Joanna Scott, novelist and Roswell Smith Burrows Professor of English at the University of Rochester, has been named a recipient of a 1999 Lannan Literary Award, presented by the Lannan Foundation of New Mexico for work of exceptional quality in poetry, fiction, or nonfiction.

Each of the 10 winners is given an award of $75,000. Recipients are selected by the foundation's literary committee from recommendations made by writers, literary, scholars, publishers, and editors across the country.

Scott is the broadly acclaimed author of four novels: The Manikin, which was a finalist for the Pulitzer Prize in 1997; Arrogance, which received the Richard and Hinda Rosenthal Foundation Award, the Lillian Fairchild Award, and a nomination for the PEN/Faulkner Award; The Closest Possible Union, and Fading, My Parmacheene Belle.

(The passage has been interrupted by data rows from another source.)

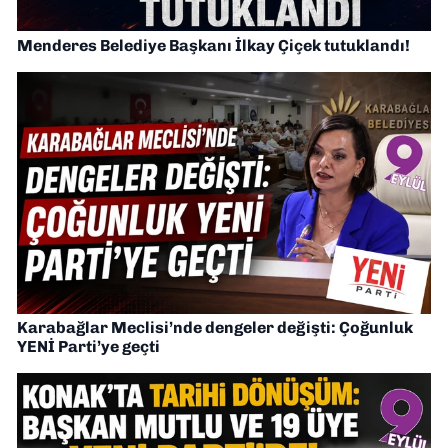
Menderes Belediye Başkanı İlkay Çiçek tutuklandı!
Karabağlar Meclisi’nde dengeler değişti: Çoğunluk
YENİ Parti’ye geçti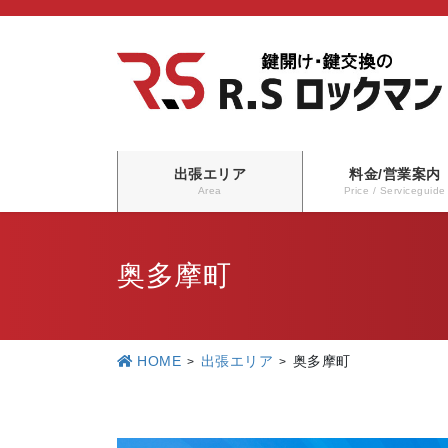
コ
ナ
ン
ビ
テ
ゲ
ン
ー
ツ
シ
に
ョ
出張エリア
料金/営業案内
移
ン
Area
Price / Serviceguide
動
に
移
奥多摩町
動
HOME
出張エリア
奥多摩町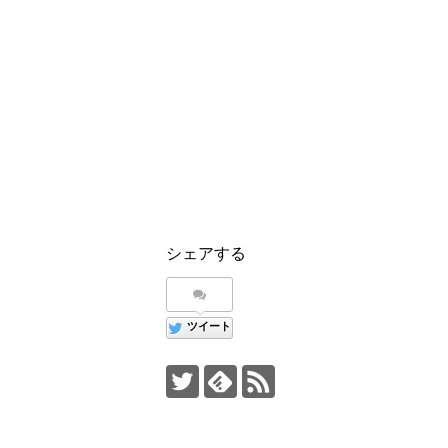
シェアする
ツイート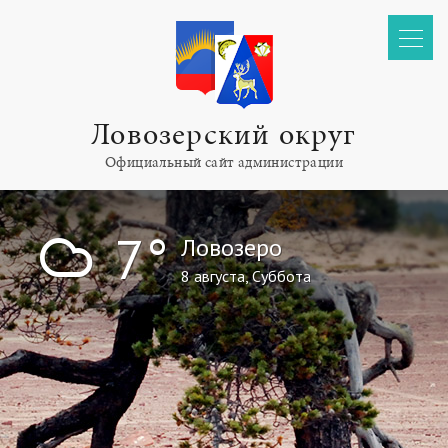
Ловозерский округ
Официальный сайт администрации
!
7°
Ловозеро
8 августа, Суббота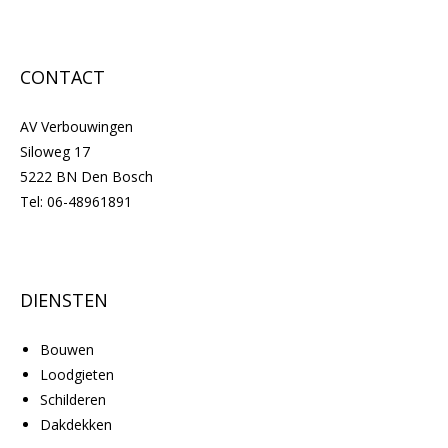
CONTACT
AV Verbouwingen
Siloweg 17
5222 BN Den Bosch
Tel:
06-48961891
DIENSTEN
Bouwen
Loodgieten
Schilderen
Dakdekken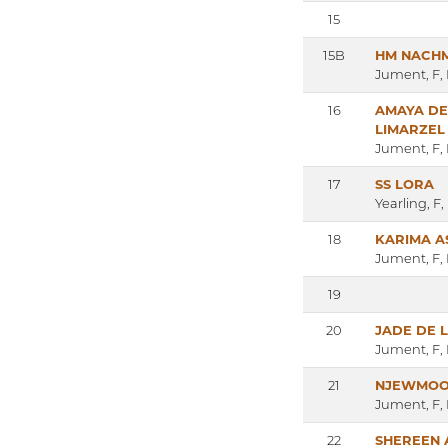
15
15B
HM NACH
Jument, F,
16
AMAYA DE
LIMARZEL
Jument, F,
17
SS LORA
Yearling, F
18
KARIMA A
Jument, F,
19
20
JADE DE 
Jument, F,
21
NJEWMO
Jument, F,
22
SHEREEN 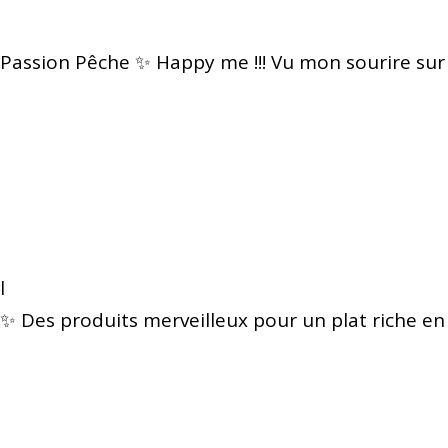
Passion Pêche ✨ Happy me !!! Vu mon sourire sur
l
✨ Des produits merveilleux pour un plat riche en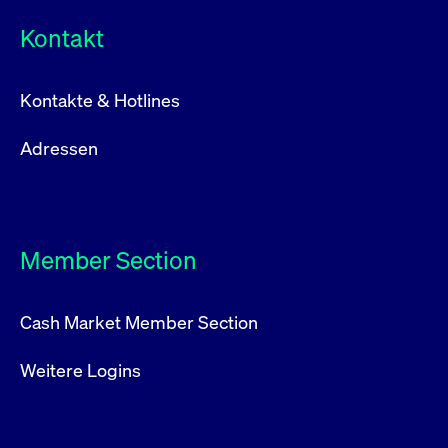
Kontakt
Kontakte & Hotlines
Adressen
Member Section
Cash Market Member Section
Weitere Logins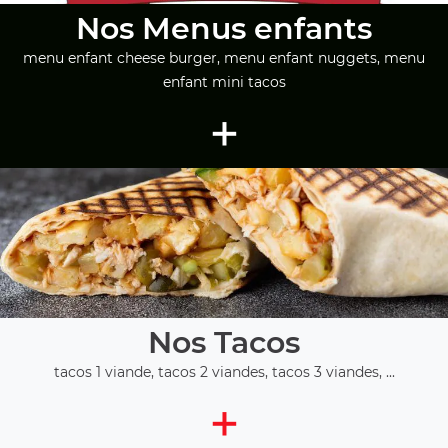
Nos Menus enfants
menu enfant cheese burger, menu enfant nuggets, menu
enfant mini tacos
+
Nos Tacos
tacos 1 viande, tacos 2 viandes, tacos 3 viandes, ...
+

In addition, she has published a collection of short stories, Various Antidotes, which was also a PEN/Faulkner Award nominee.Scott's new novel, Make Believe, will be published by Little, Brown and Company in February.

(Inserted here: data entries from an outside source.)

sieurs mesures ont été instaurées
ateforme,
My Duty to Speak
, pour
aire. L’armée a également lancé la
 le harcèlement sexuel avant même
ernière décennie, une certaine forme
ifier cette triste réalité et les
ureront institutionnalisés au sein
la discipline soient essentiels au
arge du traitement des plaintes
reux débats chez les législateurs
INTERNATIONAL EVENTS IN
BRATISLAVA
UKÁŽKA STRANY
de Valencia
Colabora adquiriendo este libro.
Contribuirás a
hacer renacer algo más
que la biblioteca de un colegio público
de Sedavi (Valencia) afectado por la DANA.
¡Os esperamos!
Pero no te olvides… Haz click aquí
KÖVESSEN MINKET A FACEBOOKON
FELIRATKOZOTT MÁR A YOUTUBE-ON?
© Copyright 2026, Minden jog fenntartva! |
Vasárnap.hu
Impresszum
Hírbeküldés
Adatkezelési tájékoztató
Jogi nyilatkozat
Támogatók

The recipient of prestigious MacArthur Foundation and Guggenheim Foundation Fellowships, Scott has been a full-time member of the University's faculty since 1988, teaching courses in creative writing, contemporary literature, and Charles Dickens. She has also taught at the University of Maryland, Princeton University, and Brown University.

The Lannan Literary Awards were established in 1989 to recognize writers who have made significant contributions to English-language literature or who show potential for outstanding future work.